Students come to Lawrence with varied interests in the life sciences. A student with strong interests in molecules and cells will wish to learn different techniques and approaches than will a student who is passionate about terrestrial or aquatic ecology.

A student who is thinking about a career in health care may want different experiences than a student who wishes to become a naturalist. One individual may wish to be specialized, another to be a generalist with a broader background. To accommodate this heterogeneity, the biology department has designed its program to provide as much flexibility as possible.

Philosophically, the department encourages an open-ended, original, experimental approach to life science. Beyond the introductory sequences in biology and chemistry, there is no prescribed program for students. This approach begins in Biology 130: Integrative Biology: Cells to Organisms, in which all department faculty members participate. Students design, conduct, and interpret their own projects and present their results at a professional-style symposium at the end of the term.

Experimental work becomes progressively more sophisticated and creative in advanced courses. All courses are designed to develop students’ insights and capacity to synthesize information and they include discussions, readings, field trips, lab work, and interactive class work in those areas most closely related to the competence of the faculty. Most courses feature intensive laboratory or field instruction where students use advanced research equipment and computer facilities to explore modern biological concepts.

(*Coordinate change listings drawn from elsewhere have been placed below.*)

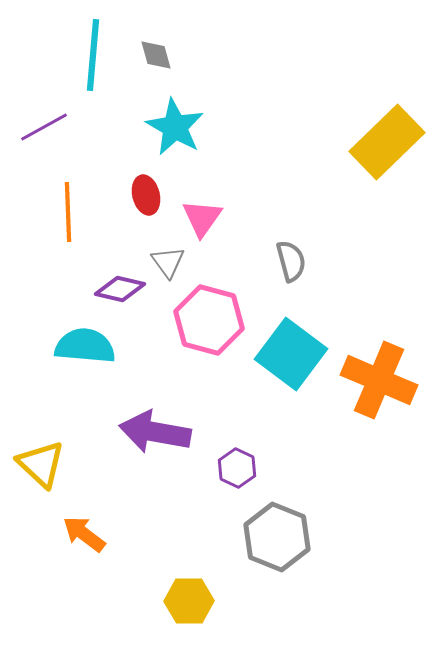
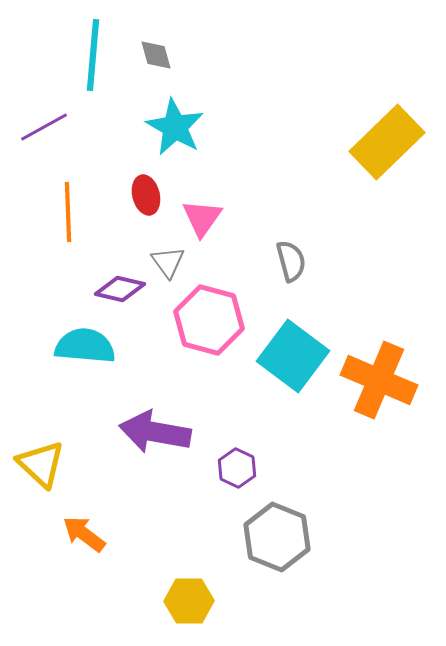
cyan square: moved 2 px right, 2 px down
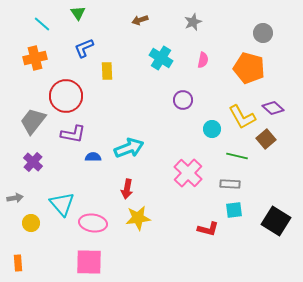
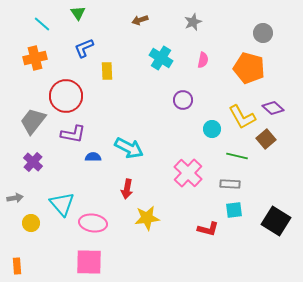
cyan arrow: rotated 48 degrees clockwise
yellow star: moved 9 px right
orange rectangle: moved 1 px left, 3 px down
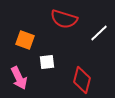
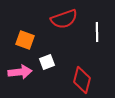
red semicircle: rotated 36 degrees counterclockwise
white line: moved 2 px left, 1 px up; rotated 48 degrees counterclockwise
white square: rotated 14 degrees counterclockwise
pink arrow: moved 1 px right, 6 px up; rotated 70 degrees counterclockwise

All biology faculty members conduct active research programs and employ students during the summer as assistants.

Many students culminate their work in biology with significant original research. In recent years, several papers with students and faculty as co-authors have been published in professional journals. Topics have included aquatic food chain energetics, physiology of aging, cellular metabolism, and molecular mechanics of vertebrate development. Recent advances in biological research are presented in a series of talks by faculty and by scientists from other universities. All students complete a project of their own design as part of our Senior Experience program.

Students who have strong secondary interests in chemistry, geology, or physics may construct majors involving biology and one of the other three natural sciences, using the interdisciplinary major in the natural sciences.